Alison Krauss is probably best known these days for her collaborative records with Robert Plant, but her long-running band Union Station remains at the heart of what we think of when we say “Americana.” So it was great to hear that after 14 years, that group is preparing to release a new album called Arcadia. The new single, to remind us of what we’ve been missing, is the folk ballad, probably from the Civil War days, called “Richmond On The James.” It’s an old song, and an even older story: young men go off to war, with no idea what they’re getting themselves into, and it ends badly – for the soldier and for the woman waiting for him back home.
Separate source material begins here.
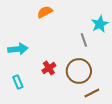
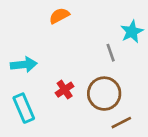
cyan rectangle: (18, 82) -> (24, 108), size x1.5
The melody seems clearly derived from the British Isles, and the band is at the top of its game – the formidable Jerry Douglas on dobro (the metal-clad slide guitar) has a particularly notable role to play here.  


Selena Gomez And benny blanco: Together On And Off Stage

Most people are used to seeing Selena Gomez with Steve Martin and Martin Short in the TV series Only Murders In The Building, but she and her fiancée, benny blanco, are telling their own story – that of their romantic partnership. I Said I Love You First is a hit-or-miss affair, despite the presence of two multi-Platinum-selling stars, but it has some catchy tunes and a sense of carefree fun – the work of two artists who are telling each other jokes and don’t care if they land or not. “Sunset Blvd” is a good example – a tight pop song with a big chorus, where Gomez sings about blanco’s “big, big, hard… heart” with an almost audible eye-roll that nearly sells the tired joke. Better are the lines about “holding you naked” in the middle of the titular street, “making you famous,” and finally, “they’re calling the police.”  


Tamino’s New Album Includes A Duet With Mitski

The Belgian-Egyptian singer and songwriter Tamino has just released his new album, Every Dawn’s A Mountain, and “Sanctuary,” perhaps its most “pop” track, is also a bit of an outlier. For one thing, it features electric guitar rather than the Arab oud, the lute that features in many of his recent songs. And even more striking, it’s a duet, with the popular American singer Mitski. Turns out she and Tamino were fans of each other’s music from several years back, when Mitski was beginning her ascent and Tamino was living in Amsterdam. (He’s now a new New Yorker.) Tamino’s voice is a striking one, reminiscent of the gifted but ill-starred Jeff Buckley, and it’s unusual to hear him sharing the vocal duties like this, but it works – especially in a song like “Sanctuary,” which departs from the usual verse/chorus structure and just gives us a series of stanzas that accrue sonic and emotional power as the two voices join together. 


Off-Kilter Indie “Pop” From Eliza Niemi

Eliza Niemi is a singer, songwriter, and cellist from Toronto. Her new LP, out today, is called Progress Bakery, and that puzzling title is a great fit for an album of songs that skate merrily along on a winding path through left field pop, some kind of folky chamber music, and droll storytelling. Niemi’s easygoing, almost laconic vocals are often sharply at odds with the strange and striking imagery in her songs: Put on my Tampax-pearl-blue shirt (iridescent)” and “I see my love at the trees’ end (do I need an eye test?)” are just two head-scratchers from the song “DM BF,” which at least behaves like a pop song with a steady midtempo drumbeat and chiming keyboards.  There’s also a recurring field recording and an absolutely lovely flute solo, just to make sure you didn’t think this was an actual pop song.  


Second Generation Afrobeat From Femi Kuti

“Oga Doctor” is the new single from Femi Kuti, one of the sons of the Nigerian bandleader Fela Kuti. Along with another son, Seun Kuti, Femi keeps the groove-rich, horn-heavy, socially-conscious sounds of Afrobeat alive, at a time when this classic sound, developed mostly in the 70s, has been supplanted by the global pop phenomenon known as Afrobeats (that “s” makes a big difference). “Oga Doctor” is actually a remake of a song Femi has been doing since the 90s, but if the sound has been updated, the message – of frustration, anger, and determination – remains the same.